Other days she smiled, made jokes, and we got snow cones.
As part of Suicide Prevention Month, I tell you all this for one, single, critical reason – you MUST listen to children. There was a time when she thought nobody believed her. There were times I questioned whether her behavior was stupid teenager habits and her emotions the result of common teenage angst. This happened in the midst of COVID, so I thought the world and it’s influences and all the fallout from sheltering in place, vaccines, and talk of illness was affecting her mental health. No to all of that.

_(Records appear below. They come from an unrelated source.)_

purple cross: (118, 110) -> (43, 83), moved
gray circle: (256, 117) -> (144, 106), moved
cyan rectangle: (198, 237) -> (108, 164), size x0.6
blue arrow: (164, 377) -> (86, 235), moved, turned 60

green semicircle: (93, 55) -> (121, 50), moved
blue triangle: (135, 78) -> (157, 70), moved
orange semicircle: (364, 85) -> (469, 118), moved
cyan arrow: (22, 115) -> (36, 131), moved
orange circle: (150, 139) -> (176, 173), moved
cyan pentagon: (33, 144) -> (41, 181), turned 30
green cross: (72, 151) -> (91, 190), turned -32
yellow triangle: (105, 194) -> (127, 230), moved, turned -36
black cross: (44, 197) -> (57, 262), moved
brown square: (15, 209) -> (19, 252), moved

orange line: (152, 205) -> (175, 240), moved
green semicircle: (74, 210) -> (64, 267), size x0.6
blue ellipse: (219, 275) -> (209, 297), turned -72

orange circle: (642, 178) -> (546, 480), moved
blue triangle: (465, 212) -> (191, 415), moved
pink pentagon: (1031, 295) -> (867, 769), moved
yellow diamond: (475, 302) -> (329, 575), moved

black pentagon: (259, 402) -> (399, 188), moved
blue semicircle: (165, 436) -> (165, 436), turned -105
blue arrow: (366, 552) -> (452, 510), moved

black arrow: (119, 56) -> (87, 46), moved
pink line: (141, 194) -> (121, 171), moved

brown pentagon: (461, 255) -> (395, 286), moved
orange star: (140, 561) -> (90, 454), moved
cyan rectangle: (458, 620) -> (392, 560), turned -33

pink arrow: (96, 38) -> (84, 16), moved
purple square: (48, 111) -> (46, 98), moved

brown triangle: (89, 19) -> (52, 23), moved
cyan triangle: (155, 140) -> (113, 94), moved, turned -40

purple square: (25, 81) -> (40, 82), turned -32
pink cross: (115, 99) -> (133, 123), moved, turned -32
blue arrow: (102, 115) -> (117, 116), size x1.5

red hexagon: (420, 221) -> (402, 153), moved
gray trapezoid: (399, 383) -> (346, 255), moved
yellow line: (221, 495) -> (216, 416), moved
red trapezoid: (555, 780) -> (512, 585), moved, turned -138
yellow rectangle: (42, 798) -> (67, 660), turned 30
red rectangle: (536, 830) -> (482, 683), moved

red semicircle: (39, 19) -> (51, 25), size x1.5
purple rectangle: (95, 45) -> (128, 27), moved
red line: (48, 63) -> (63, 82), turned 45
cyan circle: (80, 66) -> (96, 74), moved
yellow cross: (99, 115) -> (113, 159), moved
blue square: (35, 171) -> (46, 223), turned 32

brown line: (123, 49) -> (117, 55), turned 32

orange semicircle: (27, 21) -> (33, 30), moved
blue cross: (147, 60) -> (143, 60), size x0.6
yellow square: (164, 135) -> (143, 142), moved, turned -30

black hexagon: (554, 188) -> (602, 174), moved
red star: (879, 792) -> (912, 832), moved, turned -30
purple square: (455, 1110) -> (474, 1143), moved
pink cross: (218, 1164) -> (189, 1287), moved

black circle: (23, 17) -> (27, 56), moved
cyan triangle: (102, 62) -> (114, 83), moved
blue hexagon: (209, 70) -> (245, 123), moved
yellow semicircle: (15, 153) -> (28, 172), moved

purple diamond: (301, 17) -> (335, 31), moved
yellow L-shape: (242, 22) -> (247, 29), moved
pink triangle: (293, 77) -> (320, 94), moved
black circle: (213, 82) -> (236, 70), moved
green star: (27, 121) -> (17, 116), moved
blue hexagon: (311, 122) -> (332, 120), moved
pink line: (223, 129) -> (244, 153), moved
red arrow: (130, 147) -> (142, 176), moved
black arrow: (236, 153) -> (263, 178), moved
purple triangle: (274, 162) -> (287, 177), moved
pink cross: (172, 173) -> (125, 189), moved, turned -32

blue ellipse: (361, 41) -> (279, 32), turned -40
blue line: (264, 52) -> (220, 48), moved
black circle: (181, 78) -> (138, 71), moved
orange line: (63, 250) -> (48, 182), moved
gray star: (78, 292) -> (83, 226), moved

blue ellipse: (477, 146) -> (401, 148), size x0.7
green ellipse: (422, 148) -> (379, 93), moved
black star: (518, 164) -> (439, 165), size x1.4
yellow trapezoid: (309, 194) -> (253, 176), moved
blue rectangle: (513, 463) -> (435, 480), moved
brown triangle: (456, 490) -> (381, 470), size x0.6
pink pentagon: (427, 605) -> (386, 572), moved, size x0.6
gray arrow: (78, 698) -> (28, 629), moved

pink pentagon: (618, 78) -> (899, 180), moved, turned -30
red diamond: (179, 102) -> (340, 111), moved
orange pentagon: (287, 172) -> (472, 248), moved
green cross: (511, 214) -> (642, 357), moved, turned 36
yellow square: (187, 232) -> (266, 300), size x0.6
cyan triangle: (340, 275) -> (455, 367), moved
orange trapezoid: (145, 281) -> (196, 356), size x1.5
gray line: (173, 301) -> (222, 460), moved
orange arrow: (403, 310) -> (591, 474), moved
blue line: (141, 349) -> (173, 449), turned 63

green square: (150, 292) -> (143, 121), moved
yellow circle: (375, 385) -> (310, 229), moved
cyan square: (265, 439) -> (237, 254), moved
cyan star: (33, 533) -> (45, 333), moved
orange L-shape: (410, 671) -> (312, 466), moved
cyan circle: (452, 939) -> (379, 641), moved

Struggling kids need you to hear them. They need you to believe them and not make excuses or find reasons. They need treatment. They need safety. They need love. They need security and reassurance. When kids are in the weeds deeply, it is not the time to quibble over the why’s and the how’s. It’s time to go to work, keep them alive, and continually listen.
You MUST hear them. There is no “suck it up”. There is no “put down that phone”. There is no “but your life is so good”. There is only gentle listening with your mouth shut, your eyebrows down, and your eye on God. If you’re not a believer, I’m not judging at all, and I love you just the same. I just know that we needed Him, we are thankful He was (is) always with us, and that He sustained us through it.
As I wrap up this post in the series, I urge you to pray for kids who are struggling and parents who are struggling. I urge you to listen to your own kids, carefully and deliberately. I urge you to avoid making excuses, dismissing behavior, or assigning blame. Just pray. Just be there. Please listen.
The Suicide & Crisis Lifeline can be accessed by calling 988 (or texting).